Vincent L. Povázsay makes tracks to Northwestern for grad school in the fall. At UNC, he’s studied with Tonu Kalam, who thinks enough of his apprentice to have played the solo part in Bach’s Keyboard Concerto in F Minor, S.1056, at the younger man’s last concert with the orchestra he founded two years ago – called the UNC Lab Orchestra – so he’d have something to conduct. Sunday evenings on beautiful weekends that are already packed with lots of things to do, musical and otherwise, are often graveyard shifts, but Povázsay and his colleagues – 27 players or so – drew a respectable crowd for a program of music by Ash Stemke, Berlioz, that aforementioned concerto, Stravinsky, and – as it happened – J. Strauss II as arranged by Schoenberg. One could argue that we have plenty enough orchestras here, variously populated by students (of all ages), amateurs, and professionals, but opportunities to perform still seem limited in certain quarters, and it’s a fact that beginning conductors are especially hard-pressed to get experience waving sticks at anything other than mirrors. As it happened, this little chamber orchestra played remarkably well and with spirit and enthusiasm, and Povázsay did well in front of them, eliciting mostly unified responses with far greater physical restraint than one might have anticipated, under the circumstances. The orchestra was seated in a way virtually guaranteed to ensure success in terms of clarity and definition: the violins were divided, with the cellos (and the one double bass) tucked in behind the firsts and the violas, behind the seconds. There was no readily-apparent weakness in the seconds, so this was a happier layout than is sometimes the case.

The opening work was a premiere by the ensemble’s principal violist. Ash Stemke has produced a very attractive seven-minute essay for strings called “Over the Wing” that begins with a lot of energy and excitement and manages to sustain both plus considerable listener interest for its duration. It can’t have been easy, for there is much activity, and it flies along at such a pace that the back-desk cellist required a page-turner, for heaven’s sake. Let me pay it a high compliment (coming from a critic): This is a new work I’d really like to hear again!

There followed four songs from Berlioz’s Les nuits d’été, sung by mezzo-soprano Laura Buff, a ’13 UNC grad now at UNCG. One might have hoped for greater depth in the lower part of her range, but her French sounded idiomatic enough and the accompaniments were sufficiently light to permit her to be heard clearly. It’s a shame the entire cycle could not have been given.

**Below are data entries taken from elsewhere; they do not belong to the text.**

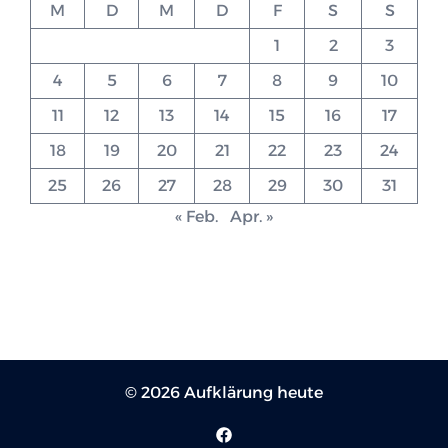
M
D
M
D
F
S
S
1
2
3
4
5
6
7
8
9
10
11
12
13
14
15
16
17
18
19
20
21
22
23
24
25
26
27
28
29
30
31
« Feb.
Apr. »
© 2026 Aufklärung heute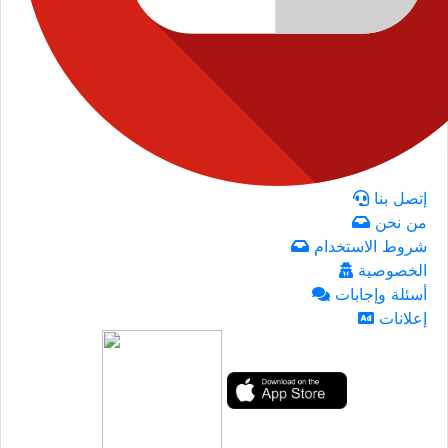
إتصل بنا
من نحن
شروط الاستخدام
الخصوصية
أسئلة وإجابات
إعلانات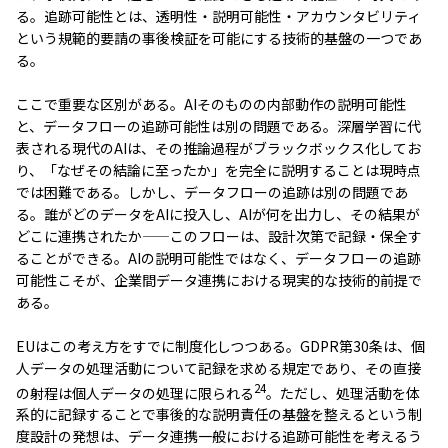
る。追跡可能性とは、透明性・説明可能性・アカウンタビリティ
という規範的要請の事後検証を可能にする技術的基盤の一つであ
る。
ここで重要な区別がある。AIそのものの内部動作の説明可能性
と、データフローの追跡可能性は別の問題である。深層学習に代
表される現代のAIは、その推論過程がブラックボックス化してお
り、「なぜその結論に至ったか」を完全に説明することは現時点
では困難である。しかし、データフローの追跡は別の問題であ
る。誰がどのデータをAIに投入し、AIが何を出力し、その結果が
どこに連携されたか——このフローは、設計次第で記録・保全す
ることができる。AIの説明可能性ではなく、データフローの追跡
可能性こそが、企業間データ連携における現実的な技術的前提で
ある。
EUはこの考え方をすでに制度化しつつある。GDPR第30条は、個
人データの処理活動について記録を求める規定であり、その直接
24
の射程は個人データの処理に限られる
。ただし、処理活動を体
系的に記録することで事後的な説明責任の基盤を整えるという制
度設計の発想は、データ連携一般における追跡可能性を考えるう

The Bach keyboard concerto is an arrangement (by the composer) of a lost violin concerto, but one would hardly guess that, so idiomatic is the keyboard part. Kalam is one of our region’s most versatile and accomplished artists – a splendid pianist, a masterful accompanist and chamber musician, a superb orchestra builder and conductor. His solo appearances have been fairly few and far between so it was a treat to hear him, even in so brief a work. His presence seemed to galvanize the members of the accompanying ensemble, and together they gave a fine rendition that drew generous applause.

The published program (which contained no program notes) ended with Stravinsky’s “Dumbarton Oaks” Concerto, written in 1938 for the owners of the Georgetown estate where, six years later, important conferences that led to the formation of the UN were held. The neo-classical score – which often suggests Richard Strauss’ far earlier Bourgeois gentilhomme Suite – is for winds and strings, and it was given very decently on this occasion in its original configuration, minus one double bass. Hearing it played “live” was a treat.

But as it happened the Lab Orchestra saved the best for last, as all the players reassembled on stage for the encore, which was Schoenberg’s reduction of JSII’s “Emperor Waltz.” Those Second Viennese School Masters did what they could to encourage a skeptical public to pay them heed: Webern and Berg made arrangements of Strauss compositions, too, but the “Emperor” is one of the best. It made for a tasty little good-night morsel from a group of young artists (with guests) who exceeded all expectations on a cool Sunday night in Chapel Hill.